Meskipun demikian, dengan mengandaikan di bawah “otonomi khusus” Aceh akan mendapat tawaran yang lebih baik dengan prospek pendapatan yang besar akan menimbulkan pandangan yang keliru. Hal ini dikarenakan pengandaian tersebut mengabaikan bahwa tingkat pendapatan sekarang ini didapat secara tidak berkelanjutan. Hutan kayu, hutan rawa, dan cadangan ikan sudah berada dalam kondisi yang sangat buruk. Cadangan gas dan mineral liannya juga bukannya tidak terbatas. Berdasarkan salah satu perkiraan, cadangan gas akan segera habis dalam jangka waktu sepuluh tahun, yang dengan demikian akan mengurangi secara drastis pendapatan potensial Aceh.

Janji pendapatan yang lebih besar ini juga tidak memperhitungkan biaya sosial dan lingkungan yang timbul akibat pengurasan sumber daya alam tersebut. Sebagai contoh, selama lebih dari tiga dekade eksploitasi gas, kerugian kesehatan, kerusakan lingkungan dan hilangnya penghidupan belum pernah dihitung. Dalam berbagai kesempatan, ketika masayrakat mengujukan tuntutan terhadap kerusakan lahan, tanaman dan milik berharga lainnya, mereka senantiasa kalah di pengadilan.
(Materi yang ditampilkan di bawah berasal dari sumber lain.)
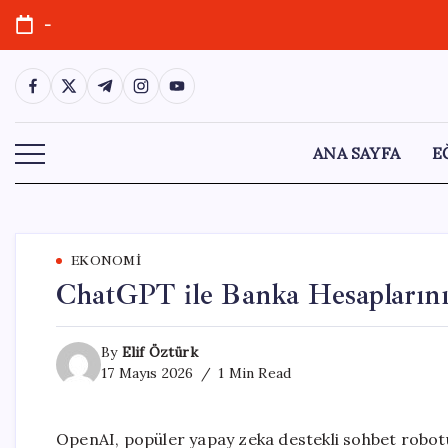
Skip
-
to
content
https://www.facebook.com/
https://twitter.com/
https://t.me/
https://www.instagram.com/
https://youtube.com/
ANA SAYFA
E
EKONOMI
ChatGPT ile Banka Hesapların
By
Elif Öztürk
17 Mayıs 2026
1 Min Read
OpenAI, popüler yapay zeka destekli sohbet robotu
Belum lagi dimasukan pula biaya hak asasi manusia yang tinggi akibat hubungan erat antara industri-industri tersebut dengan pihak militer Indonesia dalam penghitungan pendapatan tersebut. Dalam kasus Exxon-Mobil dan Pertamina, berikut ini adalah gambaran tentang pelanggaran hak asasi manusia yang dilakukan militer dengan menggunakan fasilitas perusahaan: bangungan yang digunakan sebagai tempat penyiksaaan, buldoser yang digunakan untuk menggali kuburan massal dan jalan-jalan perusahaan yang digunakan untuk membawa para korban. Pada bulan Oktober 1999, kelompok-kelompok LSM menuntut Mobil dan PT Arun agar membayar kompensasi dan merehabilitasi para korban pelanggaran HAM yang dilakukan pihak militer dengan dukungan perusahaan. Mereka juga menuntut bahwa perusahaan harus meminta maaf kepada rakyat Indonesia, khususnya rakyat Aceh. Naumn, sampai sekarang ini tak ada kompensasi dan permintaan maaf yang terwujudkan (Lihat DTE 39 dan DTE 40: 13 untuk gambaran lebih mendalam tentang kasus Exxon-Mobil ).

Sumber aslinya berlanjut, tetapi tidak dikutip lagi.